How it works
CleverUptime explained
TL;DR
In short, CleverUptime will run a script on your server, which detects metrics such as CPU and disk performance, but also running applications and network interfaces. From this data, it will generate "monitors", which are executed periodically on the CleverUptime servers to probe your server's IP addresses, ports, certificates, etc. from multiple locations. When CleverUptime detects something wrong on your server, or some problems with ports or applications, it will notify you via Email, Slack or SMS.
Let's look at the different parts in more detail.
The Script
You might wonder if it is safe to run a script from CleverUptime on your servers. And you're absolutely right, it can be very dangerous to run scripts from other people on your machine.
There's really only one way to make it safe: You have to read it!
Don't worry, it's not very long and it only contains commands that you should know as a Linux admin. Basically CleverUptime collects information about your server from sources such as the proc filesystem of the kernel.
This raw data is now send to the closest CleverUptime server where it will be parsed and analyzed. Now CleverUptime knows about CPU and disk usage, available RAM and swap space and many other things:
- hostname, machineId, productUuid
- hardware information like sys vendor and board serial
- date, time, uptime and timezone
- OS and kernel version
- CPU info, load, iowait
- memory, swap usage
- disk usage, performance and health information
- information about partitions, mounts and RAID
- network interfaces, ports, IP addresses and Wireguard tunnels
- information about users and groups
But we're not quite done yet. This is just the data that sits on your servers. CleverUptime now uses the data to figure out what else to monitor.
Monitors
For example, if CleverUptime detects a web server like Apache or Nginx it will also create an additional monitor to check if the ports 80 and 443 are open and accessible from the internet. This monitor will probe your server in fixed intervals and from different locations to check if your web server is still listening for new connections.

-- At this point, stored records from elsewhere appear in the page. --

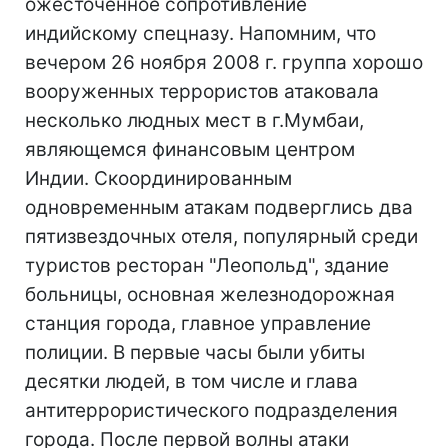
ожесточенное сопротивление
индийскому спецназу. Напомним, что
вечером 26 ноября 2008 г. группа хорошо
вооруженных террористов атаковала
несколько людных мест в г.Мумбаи,
являющемся финансовым центром
Индии. Скоординированным
одновременным атакам подверглись два
пятизвездочных отеля, популярный среди
туристов ресторан "Леопольд", здание
больницы, основная железнодорожная
станция города, главное управление
полиции. В первые часы были убиты
десятки людей, в том числе и глава
антитеррористического подразделения
города. После первой волны атаки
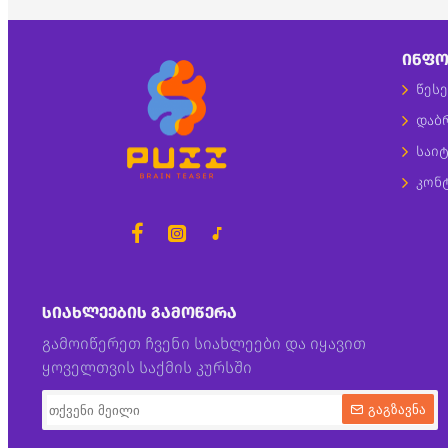
ᲘᲜᲤᲝ
წესე
დაბ
საიტ
კონ
ᲡᲘᲐᲮᲚᲔᲔᲑᲘᲡ ᲒᲐᲛᲝᲬᲔᲠᲐ
გამოიწერეთ ჩვენი სიახლეები და იყავით
ყოველთვის საქმის კურსში
გაგზავნა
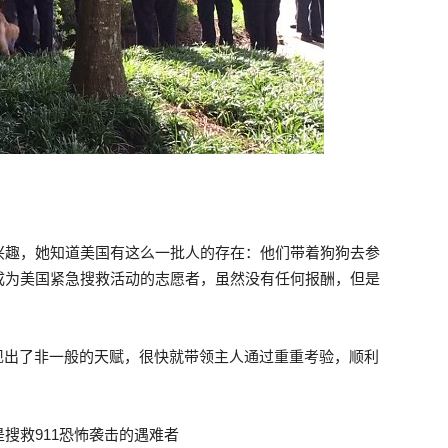
犬产生了兴趣，她知道美国有这么一批人的存在：他们带着狗狗去参
成为美国紧急搜救活动的志愿者，虽然没有任何报酬，但是
它表现出了非一般的天赋，很快就带领主人通过重重考验，顺利
搜救911恐怖袭击的遇难者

Another monitor will automatically be created to download your homepage and check if your HTTP status is OK (code 200). There will also be monitors to make sure that certain files and directories are NOT accessible through your webserver. For example, there shouldn't be a .git directory as it might leak information about your application.

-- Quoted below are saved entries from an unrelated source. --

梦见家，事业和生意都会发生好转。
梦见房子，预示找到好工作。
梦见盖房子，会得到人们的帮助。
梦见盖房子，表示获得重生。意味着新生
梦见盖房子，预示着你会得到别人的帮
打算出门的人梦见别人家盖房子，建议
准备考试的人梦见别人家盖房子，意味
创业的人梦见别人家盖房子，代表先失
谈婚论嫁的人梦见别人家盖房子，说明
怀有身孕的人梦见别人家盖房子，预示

If CleverUptime detects a database such as MariaDB or PostgreSQL, monitors will be created that make sure, that the ports 3306 and 5432 are not open. Otherwise, people might be able to connect to your database and steal or manipulate data.
So you get the picture: Just start the script, and a whole bunch of monitors will be created to make sure, that your servers are safe and operating alright.
Here's a list of monitors that CleverUptime supports:
- ICMP ping
- port scan
- port connect
- HTTP/HTTPS connect
- SSL test and certificate
- DNS
- domain
Root Cause Analysis
All this data is analyzed and stored, so you can get an easy overview about what's going on on your servers. In addition to that, CleverUptime permanently looks for problems and anomalies in the data.
For example, CleverUptime might detect a high load on your server. That means, your CPU spends more time doing things than it has available. For your customers, this might result in a slow loading or unresponsive web page. But why did it happen and how can it be fixed?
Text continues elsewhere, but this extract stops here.